Graham Stack for businessnew europe
A roaring trade in IPOs last year hit a brick wall at the start of this one as the aftershocks of the US sub-prime debacle reached emerging markets. Stock markets sold off sharply and conditions were so stormy that almost all Russian companies with plans to float put them on ice. However, following the smooth transfer of power from Vladimir Putin to his friend and ally Dmitry Medvedev the markets have rallied and IPOs are back on the agenda.

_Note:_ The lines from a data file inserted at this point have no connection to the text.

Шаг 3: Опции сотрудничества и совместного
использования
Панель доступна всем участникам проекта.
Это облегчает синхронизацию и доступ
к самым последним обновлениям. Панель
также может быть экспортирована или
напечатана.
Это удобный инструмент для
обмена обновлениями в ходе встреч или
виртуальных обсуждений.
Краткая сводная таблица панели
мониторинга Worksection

May kicked off with a $449m GlobalTrans IPO for Russia’s first pure freight-train play, and concluded with two large internet IPOs announced for later in 2008 – the yandex.ru search portal and the mail.ru mail portal, valued at $5bn and $1bn respectively, according to financial daily Vedomosti. “In 2007, the surprise were the retail and real estate IPOs,” says Deutsche Bank’s Yaroslav Lissovilik. “Infrastucture is going to be hot in 2008, and that for me includes internet and IT.”

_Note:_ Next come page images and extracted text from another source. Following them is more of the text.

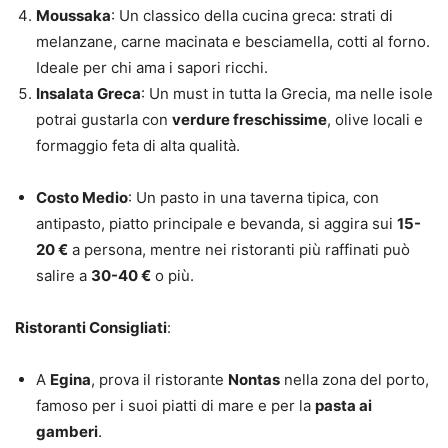
Moussaka
: Un classico della cucina greca: strati di
melanzane, carne macinata e besciamella, cotti al forno.
Ideale per chi ama i sapori ricchi.
Insalata Greca
: Un must in tutta la Grecia, ma nelle isole
potrai gustarla con
verdure freschissime
, olive locali e
formaggio feta di alta qualità.
Costo Medio
: Un pasto in una taverna tipica, con
antipasto, piatto principale e bevanda, si aggira sui
15-
20 €
a persona, mentre nei ristoranti più raffinati può
salire a
30-40 €
o più.
Ristoranti Consigliati
:
A
Egina
, prova il ristorante
Nontas
nella zona del porto,
famoso per i suoi piatti di mare e per la
pasta ai
gamberi
.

Commenting on the IT and internet IPO trend, Renaissance Capital’s David Ferguson says there is a whole cluster of IT companies, having crossed the $500m per year revenue mark, in line to IPO. “They all want to do it, and they come to us for advice, and we tell them they’re not ready yet, but they will be soon. They’re all on the path towards there.” Ferguson underlines it was the software programming houses, and not the huge, but hard to monetise, social networking sites such as odnoklassniki and vkontakte, that were most likely candidates.

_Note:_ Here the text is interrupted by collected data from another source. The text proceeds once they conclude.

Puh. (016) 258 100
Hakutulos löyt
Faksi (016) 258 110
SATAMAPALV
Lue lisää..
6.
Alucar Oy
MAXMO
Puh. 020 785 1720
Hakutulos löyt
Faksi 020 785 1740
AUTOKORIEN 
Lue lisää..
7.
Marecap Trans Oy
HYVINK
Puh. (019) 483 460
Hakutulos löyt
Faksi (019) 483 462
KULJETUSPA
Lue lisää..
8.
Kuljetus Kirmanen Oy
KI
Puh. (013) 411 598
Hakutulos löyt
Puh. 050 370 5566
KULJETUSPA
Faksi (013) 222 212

Market sentiment on the mend
May saw a long-awaited stock market rally follow the inauguration of President Medvedev, making all-round conditions more palatable for new listings. As Troika Dialog’s strategist Andrey Kuznetsov notes: “Sentiment changed in May, with companies resuming IPO programmes after a first quarter that saw few placements.”
Artyem Dovlatov, vice president of PBN, agrees that the mood is definitively looking up, and is looking for significant developments in the third and fourth quarters. “The first quarter is never huge in any year, and this year the market conditions were also bad. Dovlatov says PBN, which provides consultancy services for companies considering IPOs, has several big names in our pipeline, with sectors to watch out for being retail, mining, telecommunications – “which all represent the economic diversification the government is aiming for.”
Dovlatov says that while the amount raised in IPOs this year will be less than in 2007, the exact amount is extremely difficult to predict due to uncertainty about whether monster IPOs such as aluminium giant RusAl will take place this year or not. He points out that the huge 2007 figure was largely down to two huge IPOs by Sberbank and VTB, each worth around $9bn. Kuznetsov’s overall forecast is for around $26bn-30bn; Deutsche Bank’s Lissovolik puts the figure nearer $20bn, a drop from 2007’s record of $30bn, but still up from 2006’s $15bn.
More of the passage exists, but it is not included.